Published: 15.01.2013 | Author: Svein Indrelid
Hystadmarka is a rich area of cultural heritage. (Jan Rabben).
For us it seems that the mounds in Hystadmarka are very inaccessible, hidden as they are in the forest and overgrown by heath and brushwood. But at the time they were built as memorials to the dead, the sea level was around 2 meters higher than it is today. The boggy area between Valevågen and Mjelkevika was then a sound with islets outside. The mounds were situated on both sides of the sound, quite visible for seafarers going past in a boat.
Some of the mounds have been damaged by robberies or other disturbance.
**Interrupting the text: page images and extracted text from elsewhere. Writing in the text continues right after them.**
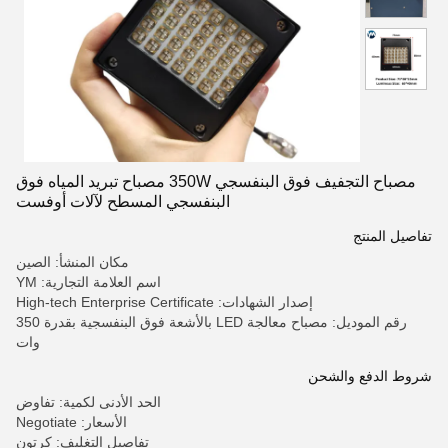
مصباح التجفيف فوق البنفسجي 350W مصباح تبريد المياه فوق
البنفسجي المسطح لآلات أوفست
تفاصيل المنتج
مكان المنشأ: الصين
اسم العلامة التجارية: YM
إصدار الشهادات: High-tech Enterprise Certificate
رقم الموديل: مصباح معالجة LED بالأشعة فوق البنفسجية بقدرة 350
وات
شروط الدفع والشحن
الحد الأدنى لكمية: تفاوض
الأسعار: Negotiate
تفاصيل التغليف: كرتون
The finds are rather few, for in the wet west Norwegian weather little is preserved of burial goods in such porous mounds.
Some of the mounds in Hystadmarka have been used for burial several times over. In one of them as many as five stone sarcophagi from the Bronze Age have been found (see drawing). Two thousand years later Hystadmarka was again a burial place, as a graveyard for cholera victims.
Hystadmarka
Map over Hystadmarka with the recreation area. (after Høyland, O. (1966-1973) Stord bygdebok. Bd I, s. 94, og teknisk etat).
Gravfunn
In a mound on the west side of Valevågen (now removed), there were five graves. The sarcophagus of human length at the centre is probably from early Bronze Age (1500-1000) years BC, and is circled by a finely built wall (B). Outside the wall there are four small stone sarcophagi from early Bronze Age (C) 1000-500 years BC). T (after Bakka, E. i Høyland, O. (1966-1973) Stord bygdebok. Bd I, s. 100).
Kolerakyrkjegarden i Hystadmarka
A grave monument on the cholera churchyard in Hystadmarka. (Jan Rabben).
Burial urns
The urns from the stone sarcophagi in a mound in Hystadmarka are decorated with rows of prints from a fingernail, and can be dated to the late Bronze Age. They contain burned human bones. In a sarcophagus in another mound there was a bronze shaving knife, together with scraps of birch bark and burned bones. Shaving knives are common grave gifts in southern Scandinavian Bronze Age, but there are not many in our country. Together with tweezers and a needle or an awl, they belonged to a man’s toiletries. The shaving knife from Hystadmarka is from first part of the early Bronze Age, almost 1000 years BC.